# Instructions to follow:
Your answer must match the data word for word.

Collected data:
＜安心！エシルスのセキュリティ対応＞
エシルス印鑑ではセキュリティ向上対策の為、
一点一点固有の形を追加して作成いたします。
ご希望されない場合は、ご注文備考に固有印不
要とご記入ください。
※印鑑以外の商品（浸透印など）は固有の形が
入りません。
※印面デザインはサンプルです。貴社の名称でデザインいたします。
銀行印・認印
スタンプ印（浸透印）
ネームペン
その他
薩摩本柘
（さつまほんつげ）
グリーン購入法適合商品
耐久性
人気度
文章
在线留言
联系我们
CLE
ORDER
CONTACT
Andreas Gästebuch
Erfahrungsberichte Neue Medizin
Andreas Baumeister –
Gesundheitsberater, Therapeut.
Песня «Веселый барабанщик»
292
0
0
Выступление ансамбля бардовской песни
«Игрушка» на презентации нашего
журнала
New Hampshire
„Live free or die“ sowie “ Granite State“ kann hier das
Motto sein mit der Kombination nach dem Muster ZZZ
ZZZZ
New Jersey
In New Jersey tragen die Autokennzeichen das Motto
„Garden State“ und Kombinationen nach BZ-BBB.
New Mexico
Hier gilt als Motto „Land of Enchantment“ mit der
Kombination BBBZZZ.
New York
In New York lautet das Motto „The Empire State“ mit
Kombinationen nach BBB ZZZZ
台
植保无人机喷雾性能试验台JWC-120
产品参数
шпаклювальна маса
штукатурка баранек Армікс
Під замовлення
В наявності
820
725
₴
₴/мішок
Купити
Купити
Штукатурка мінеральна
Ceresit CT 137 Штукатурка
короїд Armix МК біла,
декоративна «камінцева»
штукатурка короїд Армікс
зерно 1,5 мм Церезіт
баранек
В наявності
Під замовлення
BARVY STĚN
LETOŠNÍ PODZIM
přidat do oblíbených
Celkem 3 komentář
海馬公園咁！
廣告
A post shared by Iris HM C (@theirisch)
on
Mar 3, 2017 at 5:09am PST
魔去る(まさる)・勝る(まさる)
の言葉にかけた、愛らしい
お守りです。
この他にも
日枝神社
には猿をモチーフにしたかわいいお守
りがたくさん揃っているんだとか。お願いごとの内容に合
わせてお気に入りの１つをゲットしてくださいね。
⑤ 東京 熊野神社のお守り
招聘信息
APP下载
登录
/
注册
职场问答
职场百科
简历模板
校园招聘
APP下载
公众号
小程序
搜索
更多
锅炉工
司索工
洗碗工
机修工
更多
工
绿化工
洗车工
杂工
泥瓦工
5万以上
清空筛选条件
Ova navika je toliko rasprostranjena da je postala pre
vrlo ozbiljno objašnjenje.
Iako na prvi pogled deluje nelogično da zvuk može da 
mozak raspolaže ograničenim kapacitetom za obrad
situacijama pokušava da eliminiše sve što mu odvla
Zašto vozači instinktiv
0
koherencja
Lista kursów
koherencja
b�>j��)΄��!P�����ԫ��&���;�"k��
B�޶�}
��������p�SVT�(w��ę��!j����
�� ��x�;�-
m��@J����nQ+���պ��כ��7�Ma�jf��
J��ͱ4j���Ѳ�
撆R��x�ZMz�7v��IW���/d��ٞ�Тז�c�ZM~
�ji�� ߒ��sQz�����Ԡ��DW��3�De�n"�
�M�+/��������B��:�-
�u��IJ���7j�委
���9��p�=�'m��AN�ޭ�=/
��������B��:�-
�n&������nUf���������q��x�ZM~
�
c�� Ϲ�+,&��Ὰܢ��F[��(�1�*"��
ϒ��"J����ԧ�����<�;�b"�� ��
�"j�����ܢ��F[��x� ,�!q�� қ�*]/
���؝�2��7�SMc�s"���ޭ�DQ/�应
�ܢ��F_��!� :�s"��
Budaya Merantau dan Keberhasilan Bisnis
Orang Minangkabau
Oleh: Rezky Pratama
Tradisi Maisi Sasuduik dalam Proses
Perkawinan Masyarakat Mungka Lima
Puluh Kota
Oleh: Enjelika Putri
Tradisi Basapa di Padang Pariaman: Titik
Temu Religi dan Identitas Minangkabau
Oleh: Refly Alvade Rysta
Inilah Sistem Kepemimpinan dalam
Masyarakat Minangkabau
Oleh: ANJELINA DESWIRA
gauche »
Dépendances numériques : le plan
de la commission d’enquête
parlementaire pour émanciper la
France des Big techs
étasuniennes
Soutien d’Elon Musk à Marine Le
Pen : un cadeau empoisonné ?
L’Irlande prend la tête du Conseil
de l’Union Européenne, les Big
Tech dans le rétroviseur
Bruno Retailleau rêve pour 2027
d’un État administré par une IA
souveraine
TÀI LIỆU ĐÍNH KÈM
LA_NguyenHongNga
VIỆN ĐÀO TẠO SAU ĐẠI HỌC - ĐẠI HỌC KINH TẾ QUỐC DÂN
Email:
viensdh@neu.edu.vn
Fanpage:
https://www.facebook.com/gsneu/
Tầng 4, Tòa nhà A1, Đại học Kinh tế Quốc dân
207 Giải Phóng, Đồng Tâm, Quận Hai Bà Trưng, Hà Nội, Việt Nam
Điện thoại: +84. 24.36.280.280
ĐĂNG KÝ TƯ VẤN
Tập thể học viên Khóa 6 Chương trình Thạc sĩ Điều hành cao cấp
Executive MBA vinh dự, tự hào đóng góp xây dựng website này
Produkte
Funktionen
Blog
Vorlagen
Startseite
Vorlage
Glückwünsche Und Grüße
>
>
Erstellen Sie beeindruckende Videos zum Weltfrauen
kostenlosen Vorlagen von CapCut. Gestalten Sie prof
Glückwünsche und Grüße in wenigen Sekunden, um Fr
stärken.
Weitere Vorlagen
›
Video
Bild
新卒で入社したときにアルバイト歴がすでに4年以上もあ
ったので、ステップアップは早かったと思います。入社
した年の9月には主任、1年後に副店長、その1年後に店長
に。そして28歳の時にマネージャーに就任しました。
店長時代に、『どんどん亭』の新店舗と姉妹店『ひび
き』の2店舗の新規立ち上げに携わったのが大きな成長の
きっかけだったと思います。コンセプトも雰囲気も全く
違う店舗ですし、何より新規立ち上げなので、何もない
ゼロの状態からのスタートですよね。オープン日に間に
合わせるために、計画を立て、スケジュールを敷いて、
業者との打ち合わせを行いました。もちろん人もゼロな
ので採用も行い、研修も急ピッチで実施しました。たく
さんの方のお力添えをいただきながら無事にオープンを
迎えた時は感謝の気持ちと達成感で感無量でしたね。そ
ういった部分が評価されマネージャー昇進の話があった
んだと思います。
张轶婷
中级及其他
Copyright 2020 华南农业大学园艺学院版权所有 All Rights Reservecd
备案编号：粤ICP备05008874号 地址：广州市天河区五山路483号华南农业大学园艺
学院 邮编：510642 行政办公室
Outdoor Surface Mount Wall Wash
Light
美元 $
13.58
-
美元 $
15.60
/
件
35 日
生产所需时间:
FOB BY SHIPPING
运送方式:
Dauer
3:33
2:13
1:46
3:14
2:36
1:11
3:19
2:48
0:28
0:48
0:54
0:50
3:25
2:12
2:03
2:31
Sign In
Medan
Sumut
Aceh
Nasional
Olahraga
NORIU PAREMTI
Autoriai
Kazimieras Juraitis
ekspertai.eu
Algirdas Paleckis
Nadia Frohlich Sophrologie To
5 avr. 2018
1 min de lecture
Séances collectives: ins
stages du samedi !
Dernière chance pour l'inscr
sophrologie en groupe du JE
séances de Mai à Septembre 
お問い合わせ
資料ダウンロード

# Answer to the problem:
＜安心！エシルスのセキュリティ対応＞
エシルス印鑑ではセキュリティ向上対策の為、
一点一点固有の形を追加して作成いたします。
ご希望されない場合は、ご注文備考に固有印不
要とご記入ください。
※印鑑以外の商品（浸透印など）は固有の形が
入りません。
※印面デザインはサンプルです。貴社の名称でデザインいたします。
銀行印・認印
スタンプ印（浸透印）
ネームペン
その他
薩摩本柘
（さつまほんつげ）
グリーン購入法適合商品
耐久性
人気度
文章
在线留言
联系我们
CLE
ORDER
CONTACT
Andreas Gästebuch
Erfahrungsberichte Neue Medizin
Andreas Baumeister –
Gesundheitsberater, Therapeut.
Песня «Веселый барабанщик»
292
0
0
Выступление ансамбля бардовской песни
«Игрушка» на презентации нашего
журнала
New Hampshire
„Live free or die“ sowie “ Granite State“ kann hier das
Motto sein mit der Kombination nach dem Muster ZZZ
ZZZZ
New Jersey
In New Jersey tragen die Autokennzeichen das Motto
„Garden State“ und Kombinationen nach BZ-BBB.
New Mexico
Hier gilt als Motto „Land of Enchantment“ mit der
Kombination BBBZZZ.
New York
In New York lautet das Motto „The Empire State“ mit
Kombinationen nach BBB ZZZZ
台
植保无人机喷雾性能试验台JWC-120
产品参数
шпаклювальна маса
штукатурка баранек Армікс
Під замовлення
В наявності
820
725
₴
₴/мішок
Купити
Купити
Штукатурка мінеральна
Ceresit CT 137 Штукатурка
короїд Armix МК біла,
декоративна «камінцева»
штукатурка короїд Армікс
зерно 1,5 мм Церезіт
баранек
В наявності
Під замовлення
BARVY STĚN
LETOŠNÍ PODZIM
přidat do oblíbených
Celkem 3 komentář
海馬公園咁！
廣告
A post shared by Iris HM C (@theirisch)
on
Mar 3, 2017 at 5:09am PST
魔去る(まさる)・勝る(まさる)
の言葉にかけた、愛らしい
お守りです。
この他にも
日枝神社
には猿をモチーフにしたかわいいお守
りがたくさん揃っているんだとか。お願いごとの内容に合
わせてお気に入りの１つをゲットしてくださいね。
⑤ 東京 熊野神社のお守り
招聘信息
APP下载
登录
/
注册
职场问答
职场百科
简历模板
校园招聘
APP下载
公众号
小程序
搜索
更多
锅炉工
司索工
洗碗工
机修工
更多
工
绿化工
洗车工
杂工
泥瓦工
5万以上
清空筛选条件
Ova navika je toliko rasprostranjena da je postala pre
vrlo ozbiljno objašnjenje.
Iako na prvi pogled deluje nelogično da zvuk može da 
mozak raspolaže ograničenim kapacitetom za obrad
situacijama pokušava da eliminiše sve što mu odvla
Zašto vozači instinktiv
0
koherencja
Lista kursów
koherencja
b�>j��)΄��!P�����ԫ��&���;�"k��
B�޶�}
��������p�SVT�(w��ę��!j����
�� ��x�;�-
m��@J����nQ+���պ��כ��7�Ma�jf��
J��ͱ4j���Ѳ�
撆R��x�ZMz�7v��IW���/d��ٞ�Тז�c�ZM~
�ji�� ߒ��sQz�����Ԡ��DW��3�De�n"�
�M�+/��������B��:�-
�u��IJ���7j�委
���9��p�=�'m��AN�ޭ�=/
��������B��:�-
�n&������nUf���������q��x�ZM~
�
c�� Ϲ�+,&��Ὰܢ��F[��(�1�*"��
ϒ��"J����ԧ�����<�;�b"�� ��
�"j�����ܢ��F[��x� ,�!q�� қ�*]/
���؝�2��7�SMc�s"���ޭ�DQ/�应
�ܢ��F_��!� :�s"��
Budaya Merantau dan Keberhasilan Bisnis
Orang Minangkabau
Oleh: Rezky Pratama
Tradisi Maisi Sasuduik dalam Proses
Perkawinan Masyarakat Mungka Lima
Puluh Kota
Oleh: Enjelika Putri
Tradisi Basapa di Padang Pariaman: Titik
Temu Religi dan Identitas Minangkabau
Oleh: Refly Alvade Rysta
Inilah Sistem Kepemimpinan dalam
Masyarakat Minangkabau
Oleh: ANJELINA DESWIRA
gauche »
Dépendances numériques : le plan
de la commission d’enquête
parlementaire pour émanciper la
France des Big techs
étasuniennes
Soutien d’Elon Musk à Marine Le
Pen : un cadeau empoisonné ?
L’Irlande prend la tête du Conseil
de l’Union Européenne, les Big
Tech dans le rétroviseur
Bruno Retailleau rêve pour 2027
d’un État administré par une IA
souveraine
TÀI LIỆU ĐÍNH KÈM
LA_NguyenHongNga
VIỆN ĐÀO TẠO SAU ĐẠI HỌC - ĐẠI HỌC KINH TẾ QUỐC DÂN
Email:
viensdh@neu.edu.vn
Fanpage:
https://www.facebook.com/gsneu/
Tầng 4, Tòa nhà A1, Đại học Kinh tế Quốc dân
207 Giải Phóng, Đồng Tâm, Quận Hai Bà Trưng, Hà Nội, Việt Nam
Điện thoại: +84. 24.36.280.280
ĐĂNG KÝ TƯ VẤN
Tập thể học viên Khóa 6 Chương trình Thạc sĩ Điều hành cao cấp
Executive MBA vinh dự, tự hào đóng góp xây dựng website này
Produkte
Funktionen
Blog
Vorlagen
Startseite
Vorlage
Glückwünsche Und Grüße
>
>
Erstellen Sie beeindruckende Videos zum Weltfrauen
kostenlosen Vorlagen von CapCut. Gestalten Sie prof
Glückwünsche und Grüße in wenigen Sekunden, um Fr
stärken.
Weitere Vorlagen
›
Video
Bild
新卒で入社したときにアルバイト歴がすでに4年以上もあ
ったので、ステップアップは早かったと思います。入社
した年の9月には主任、1年後に副店長、その1年後に店長
に。そして28歳の時にマネージャーに就任しました。
店長時代に、『どんどん亭』の新店舗と姉妹店『ひび
き』の2店舗の新規立ち上げに携わったのが大きな成長の
きっかけだったと思います。コンセプトも雰囲気も全く
違う店舗ですし、何より新規立ち上げなので、何もない
ゼロの状態からのスタートですよね。オープン日に間に
合わせるために、計画を立て、スケジュールを敷いて、
業者との打ち合わせを行いました。もちろん人もゼロな
ので採用も行い、研修も急ピッチで実施しました。たく
さんの方のお力添えをいただきながら無事にオープンを
迎えた時は感謝の気持ちと達成感で感無量でしたね。そ
ういった部分が評価されマネージャー昇進の話があった
んだと思います。
张轶婷
中级及其他
Copyright 2020 华南农业大学园艺学院版权所有 All Rights Reservecd
备案编号：粤ICP备05008874号 地址：广州市天河区五山路483号华南农业大学园艺
学院 邮编：510642 行政办公室
Outdoor Surface Mount Wall Wash
Light
美元 $
13.58
-
美元 $
15.60
/
件
35 日
生产所需时间:
FOB BY SHIPPING
运送方式:
Dauer
3:33
2:13
1:46
3:14
2:36
1:11
3:19
2:48
0:28
0:48
0:54
0:50
3:25
2:12
2:03
2:31
Sign In
Medan
Sumut
Aceh
Nasional
Olahraga
NORIU PAREMTI
Autoriai
Kazimieras Juraitis
ekspertai.eu
Algirdas Paleckis
Nadia Frohlich Sophrologie To
5 avr. 2018
1 min de lecture
Séances collectives: ins
stages du samedi !
Dernière chance pour l'inscr
sophrologie en groupe du JE
séances de Mai à Septembre 
お問い合わせ
資料ダウンロード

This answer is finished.